With a population of around 16,000, Varnsdorf, the second largest town in the Děčín District, is close to the German border with crossings to the Sachsen towns of Seifhennersdorf and Großschönau. Varnsdorf as a village was first recorded in the fourteenth century and united with nearby villages in 1849 to form the largest village in the Austrian Empire. Made a town in 1868, Varnsorf was an early site of the Old Catholic Church and the cathedral remains. The population declined somewhat from its peak in 1911 (20,000) as a textile town. 211 Jews used to live in Varnsdorf just before WWII. Around 2500 Vietnamese Buddhist live in and around Varnsdorf, with the first Buddhist temple in Czech Republic. Pivovar Kocour Varnsdorf is located here.

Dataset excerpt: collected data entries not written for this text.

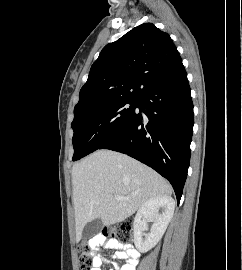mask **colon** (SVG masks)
<instances>
[{
	"instance_id": "5ec220e1",
	"label": "colon",
	"mask_w": 242,
	"mask_h": 270,
	"mask_svg": "<svg viewBox=\"0 0 242 270\" xmlns=\"http://www.w3.org/2000/svg\"><path fill=\"white\" fill-rule=\"evenodd\" d=\"M132 233L133 222L131 220H123L109 228L104 229L97 236H102L106 239L127 241L131 239ZM90 250V245L86 243L79 247V266L82 270H91L92 268L93 259L90 254Z\"/></svg>"
}]
</instances>
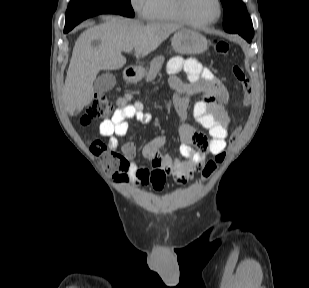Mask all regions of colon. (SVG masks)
I'll use <instances>...</instances> for the list:
<instances>
[{
  "label": "colon",
  "instance_id": "5ec220e1",
  "mask_svg": "<svg viewBox=\"0 0 309 288\" xmlns=\"http://www.w3.org/2000/svg\"><path fill=\"white\" fill-rule=\"evenodd\" d=\"M216 51L223 56L229 53L230 45L227 41L217 40L214 42ZM232 74L234 78L240 83L242 87V104L247 106L252 97V83L247 76L244 68L240 64L232 65ZM115 106L111 99L104 93L97 94L93 102L88 106L85 113L81 117V124L87 125L92 120L105 119L113 115ZM238 140V130L235 129L229 136V146L236 144ZM90 149L93 154L98 156L104 164L105 169L115 175V179L119 183H127L129 180L128 172L126 170L127 162L123 156L118 153L110 151L106 144L94 139L90 141ZM226 158V151H221L215 155L213 159L208 160L202 168L204 177H209Z\"/></svg>",
  "mask_w": 309,
  "mask_h": 288
}]
</instances>
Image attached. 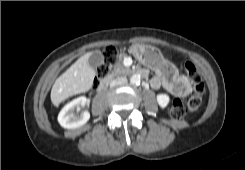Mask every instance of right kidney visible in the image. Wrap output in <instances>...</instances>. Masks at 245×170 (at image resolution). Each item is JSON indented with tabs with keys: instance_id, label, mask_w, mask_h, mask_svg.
<instances>
[{
	"instance_id": "1",
	"label": "right kidney",
	"mask_w": 245,
	"mask_h": 170,
	"mask_svg": "<svg viewBox=\"0 0 245 170\" xmlns=\"http://www.w3.org/2000/svg\"><path fill=\"white\" fill-rule=\"evenodd\" d=\"M87 98L85 96L78 97L66 104L58 115L59 124L66 129H73L84 125L90 119V113L86 110L80 115L75 114L78 106H85Z\"/></svg>"
}]
</instances>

US Commission No. CZCE000314
Alternate name: Warnsdorf in German. Varnsdorf is located in Bohemia, Decin at 50°53′N 14°37′E , 31 km SW of Decin and 33 km NW of Liberec. Cemetery: 800 m WSW of main square. Present town population is 5,000-25,000 with 10-100 Jews.
- Town: Mestsky Urad, namesti 470, 407 47 Varnsdorf, tel 0413/92-22-41 10. Mestsky Urad-oddeleni kultury, address as above.
- Regional: Okresni Urad-Referat Kultury, ulice 28 rijna, 405 01 Decin; tel. 0412/285-41 and Jewish congregation: Zidovska Nabozenska Obec, Slavickova 5, 460 01 Liberec; tel. 048/206-73.
- Interested: Jaroslav Friedle, Velkoobchod textilem, 407 47 Varnsdorf; Mr. J. Maly, Svz bojovniku za svobodu, Konevova 3, 407 47 Varnsdorf; MUDr. E. Springer, Dvorkova 11, 408 01 Rumburk.
- Caretaker of Municipal Cemetery: Lubos Funda, Mestsky hrbitov, 407 47 Varnsdorf; tel. 0413/92-13-62. Other sources: J. Maly.
Earliest known Jewish community was 1845. 1930 Jewish population was 226. The Jewish population increased both in second half of 19th century and first third of 20th century. Religious society was unrecorded before WWII. Local worshippers belonged to congregation in Rumburk. After the Holocaust, many Jews of the E Ruthenia settled in Varnsdorf. A synagogue group and religious community with prayer-room was founded in 1945 with aliyah and emigration after 1948. Prayer-room closed in 1983. Painter and poet Peter Kien (1919-probably Auschwitz 1944), who was active in Terezin ghetto, was born here. The Jewish cemetery originated in second half of 19th century with last known Progressive/Reform Jewish burial in 1972 or later. Rumburk (German: Rumburg) used this cemetery, 6 km away. The isolated suburban hillside has a sign or plaque in Yiddish and Czech. Access is open to all via a continuous masonry wall and non-locking gate. Stones date from second half of 19th-20th century.
The granite finely smoothed and inscribed stones or multi-stone monuments have German and Czech inscriptions. Some have bronze decorations or lettering. The cemetery contains special memorial monuments to Holocaust victims and Jewish and non-Jewish soldiers, marked mass graves of Jewish victims of death-march in 1945, and a pre-burial house with a tahara and a catafalque for all religions. The municipality owns the property used as municipal cemetery. Adjacent properties are commercial or industrial and agricultural. Occasionally, private visitors stop. Vandalism occurred occasionally 1981-91. Local/municipal authorities do continuous restoration with care by regular caretaker paid by a local contribution. Slight threat: uncontrolled access and vandalism.
Jan Marek, Na hranici 208, 405 05 Decin; message or fax: 0412/23-662 or 28-090 and Jiri Fiedler, z"l, Brdickova 1916, 155 00 Praha 5; tel. 02/55-33-40 completed survey on 27 November 1992. Documentation: personal archives of J. Marek; article in Vestnik NZO, year 34, No. 9; and letter of Ms. H. Vymetalkova from Varnsdorf (1985). The site was not visited. Friedl, Maly, Springer, and Funda (addresses above) in Varnsdorf and Rumburk were interviewed in 1992.